→ Collected data
==================================================

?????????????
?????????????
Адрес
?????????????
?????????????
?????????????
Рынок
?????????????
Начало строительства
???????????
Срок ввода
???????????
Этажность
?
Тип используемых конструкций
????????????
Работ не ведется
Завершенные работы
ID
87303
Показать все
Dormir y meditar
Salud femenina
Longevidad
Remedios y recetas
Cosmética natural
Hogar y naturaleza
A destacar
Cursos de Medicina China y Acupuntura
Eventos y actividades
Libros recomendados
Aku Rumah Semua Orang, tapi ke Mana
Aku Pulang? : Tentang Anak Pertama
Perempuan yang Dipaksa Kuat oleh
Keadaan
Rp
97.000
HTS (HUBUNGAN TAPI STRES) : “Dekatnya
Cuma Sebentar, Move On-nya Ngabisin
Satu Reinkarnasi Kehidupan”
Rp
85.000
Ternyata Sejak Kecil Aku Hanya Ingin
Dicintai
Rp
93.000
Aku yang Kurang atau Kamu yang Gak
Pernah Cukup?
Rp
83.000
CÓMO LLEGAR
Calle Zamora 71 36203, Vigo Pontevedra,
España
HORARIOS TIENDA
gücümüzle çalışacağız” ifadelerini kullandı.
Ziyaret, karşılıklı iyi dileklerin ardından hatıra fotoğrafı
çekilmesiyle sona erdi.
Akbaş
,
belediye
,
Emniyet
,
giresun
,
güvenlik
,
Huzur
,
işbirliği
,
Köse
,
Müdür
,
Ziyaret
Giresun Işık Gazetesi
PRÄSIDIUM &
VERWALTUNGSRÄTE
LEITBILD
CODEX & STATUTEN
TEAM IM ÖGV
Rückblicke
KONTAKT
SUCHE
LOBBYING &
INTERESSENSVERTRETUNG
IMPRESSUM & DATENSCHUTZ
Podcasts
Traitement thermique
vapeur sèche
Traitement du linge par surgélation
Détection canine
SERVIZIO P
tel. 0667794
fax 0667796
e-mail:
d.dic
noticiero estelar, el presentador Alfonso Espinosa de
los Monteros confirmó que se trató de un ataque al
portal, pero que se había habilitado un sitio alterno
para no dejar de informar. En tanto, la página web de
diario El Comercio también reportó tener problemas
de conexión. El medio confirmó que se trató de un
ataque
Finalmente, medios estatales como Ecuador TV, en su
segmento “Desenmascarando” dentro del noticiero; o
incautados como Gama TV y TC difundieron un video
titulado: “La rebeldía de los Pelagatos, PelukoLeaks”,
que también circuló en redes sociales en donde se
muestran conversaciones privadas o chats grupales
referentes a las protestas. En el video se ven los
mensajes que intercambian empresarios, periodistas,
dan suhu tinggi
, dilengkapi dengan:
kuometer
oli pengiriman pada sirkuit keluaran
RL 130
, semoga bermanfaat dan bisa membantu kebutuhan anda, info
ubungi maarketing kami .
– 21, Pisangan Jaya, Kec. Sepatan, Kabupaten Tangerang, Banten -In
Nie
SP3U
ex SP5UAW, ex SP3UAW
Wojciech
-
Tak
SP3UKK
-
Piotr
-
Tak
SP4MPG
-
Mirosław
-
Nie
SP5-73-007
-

==================================================

→ Exercise directions
Restate word for word the lines running from the line that holds "tel. 0667794" to the final line of the entries.

→ Finished exercise
tel. 0667794
fax 0667796
e-mail:
d.dic
noticiero estelar, el presentador Alfonso Espinosa de
los Monteros confirmó que se trató de un ataque al
portal, pero que se había habilitado un sitio alterno
para no dejar de informar. En tanto, la página web de
diario El Comercio también reportó tener problemas
de conexión. El medio confirmó que se trató de un
ataque
Finalmente, medios estatales como Ecuador TV, en su
segmento “Desenmascarando” dentro del noticiero; o
incautados como Gama TV y TC difundieron un video
titulado: “La rebeldía de los Pelagatos, PelukoLeaks”,
que también circuló en redes sociales en donde se
muestran conversaciones privadas o chats grupales
referentes a las protestas. En el video se ven los
mensajes que intercambian empresarios, periodistas,
dan suhu tinggi
, dilengkapi dengan:
kuometer
oli pengiriman pada sirkuit keluaran
RL 130
, semoga bermanfaat dan bisa membantu kebutuhan anda, info
ubungi maarketing kami .
– 21, Pisangan Jaya, Kec. Sepatan, Kabupaten Tangerang, Banten -In
Nie
SP3U
ex SP5UAW, ex SP3UAW
Wojciech
-
Tak
SP3UKK
-
Piotr
-
Tak
SP4MPG
-
Mirosław
-
Nie
SP5-73-007
-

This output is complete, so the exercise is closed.